* _Exercise details_: Without copying any pictures, restate exactly the lines from the start of the records through the line containing "colas Gros-Verheyde".

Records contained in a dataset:
* * *

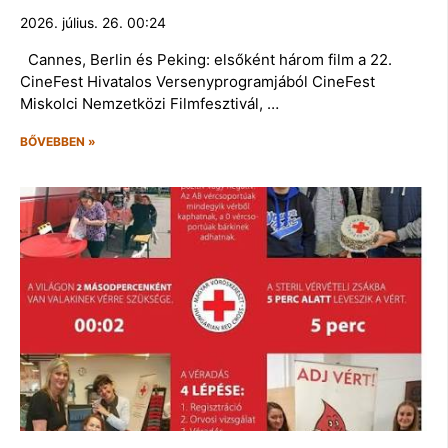
2026. július. 26. 00:24
Cannes, Berlin és Peking: elsőként három film a 22.
CineFest Hivatalos Versenyprogramjából CineFest
Miskolci Nemzetközi Filmfesztivál, …
BŐVEBBEN »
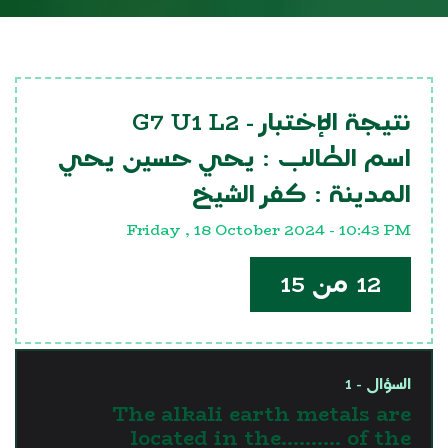
G7 U1 L2
نتيجة الإختبار -
اسم الطالب :
يحي حسين يحي
المدينة :
كفر الشيخ
Friday , 18 October 2024 - 10:43 PM
12 من 15
السؤال - 1
The alkali earth metals are
located in the.......... of the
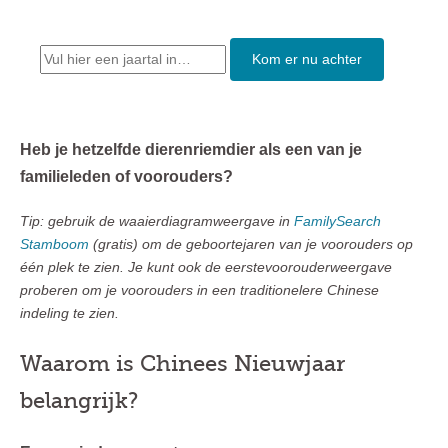
Kom er nu achter
Heb je hetzelfde dierenriemdier als een van je
familieleden of voorouders?
Tip: gebruik de waaierdiagramweergave in
FamilySearch
Stamboom
(gratis) om de geboortejaren van je voorouders op
één plek te zien. Je kunt ook de eerstevoorouderweergave
proberen om je voorouders in een traditionelere Chinese
indeling te zien.
Waarom is Chinees Nieuwjaar
belangrijk?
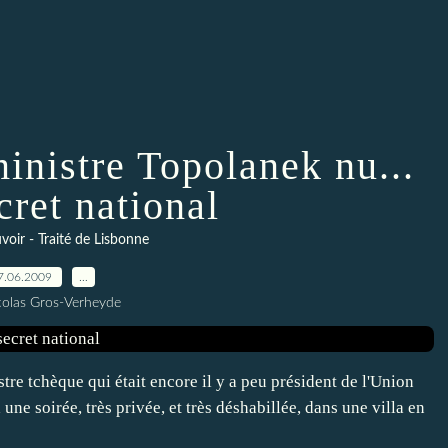
inistre Topolanek nu...
cret national
oir - Traité de Lisbonne
7.06.2009
…
colas Gros-Verheyde
stre tchèque qui était encore il y a peu président de l'Union
ne soirée, très privée, et très déshabillée, dans une villa en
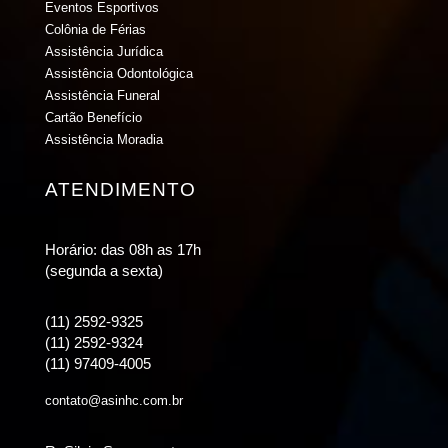
Eventos Esportivos
Colônia de Férias
Assistência Jurídica
Assistência Odontológica
Assistência Funeral
Cartão Benefício
Assistência Moradia
ATENDIMENTO
Horário: das 08h as 17h
(segunda a sexta)
(11) 2592-9325
(11) 2592-9324
(11) 97409-4005
contato@asinhc.com.br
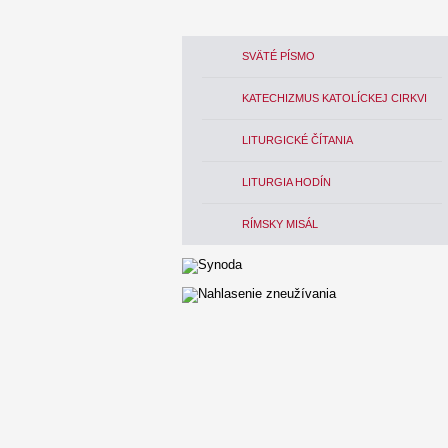
SVÄTÉ PÍSMO
KATECHIZMUS KATOLÍCKEJ CIRKVI
LITURGICKÉ ČÍTANIA
LITURGIA HODÍN
RÍMSKY MISÁL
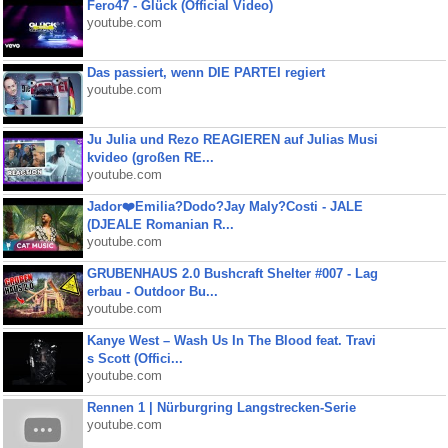
Fero47 - Glück (Official Video)
youtube.com
Das passiert, wenn DIE PARTEI regiert
youtube.com
Ju Julia und Rezo REAGIEREN auf Julias Musi
kvideo (großen RE...
youtube.com
Jador❤️Emilia?Dodo?Jay Maly?Costi - JALE
(DJEALE Romanian R...
youtube.com
GRUBENHAUS 2.0 Bushcraft Shelter #007 - Lag
erbau - Outdoor Bu...
youtube.com
Kanye West – Wash Us In The Blood feat. Travi
s Scott (Offici...
youtube.com
Rennen 1 | Nürburgring Langstrecken-Serie
youtube.com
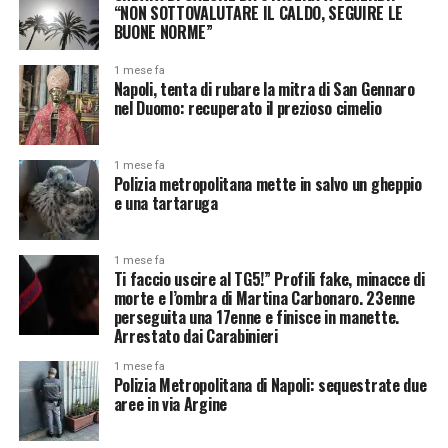
“NON SOTTOVALUTARE IL CALDO, SEGUIRE LE
BUONE NORME”
1 mese fa
Napoli, tenta di rubare la mitra di San Gennaro
nel Duomo: recuperato il prezioso cimelio
1 mese fa
Polizia metropolitana mette in salvo un gheppio
e una tartaruga
1 mese fa
Ti faccio uscire al TG5!” Profili fake, minacce di
morte e l’ombra di Martina Carbonaro. 23enne
perseguita una 17enne e finisce in manette.
Arrestato dai Carabinieri
1 mese fa
Polizia Metropolitana di Napoli: sequestrate due
aree in via Argine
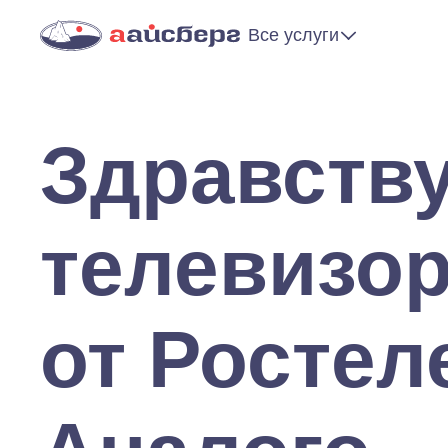
Все услуги
Здравству
телевизор
от Ростел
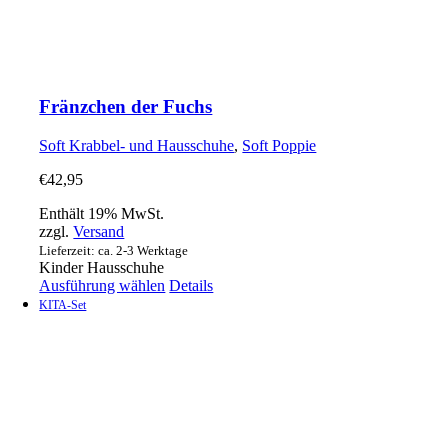
Fränzchen der Fuchs
Soft Krabbel- und Hausschuhe
,
Soft Poppie
€
42,95
Enthält 19% MwSt.
zzgl.
Versand
Lieferzeit: ca. 2-3 Werktage
Kinder Hausschuhe
Dieses
Ausführung wählen
Details
Produkt
KITA-Set
weist
mehrere
Varianten
auf.
Die
Optionen
können
auf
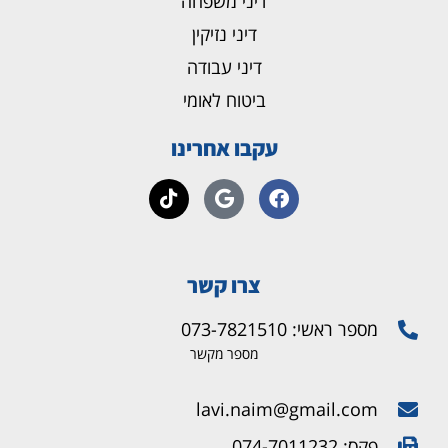
דיני משפחה
דיני נזיקין
דיני עבודה
ביטוח לאומי
עקבו אחרינו
צרו קשר
מספר ראשי: 073-7821510
מספר מקשר
lavi.naim@gmail.com
פקס: 074-7011232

* * *

* _Reply to the task_:
2026. július. 26. 00:24
Cannes, Berlin és Peking: elsőként három film a 22.
CineFest Hivatalos Versenyprogramjából CineFest
Miskolci Nemzetközi Filmfesztivál, …
BŐVEBBEN »
G7 U1 L2
نتيجة الإختبار -
اسم الطالب :
يحي حسين يحي
المدينة :
كفر الشيخ
Friday , 18 October 2024 - 10:43 PM
12 من 15
السؤال - 1
The alkali earth metals are
located in the.......... of the
Kom er nu achter
Heb je hetzelfde dierenriemdier als een van je
familieleden of voorouders?
Tip: gebruik de waaierdiagramweergave in
FamilySearch
Stamboom
(gratis) om de geboortejaren van je voorouders op
één plek te zien. Je kunt ook de eerstevoorouderweergave
proberen om je voorouders in een traditionelere Chinese
indeling te zien.
Waarom is Chinees Nieuwjaar
belangrijk?
inistre Topolanek nu...
cret national
oir - Traité de Lisbonne
7.06.2009
…
colas Gros-Verheyde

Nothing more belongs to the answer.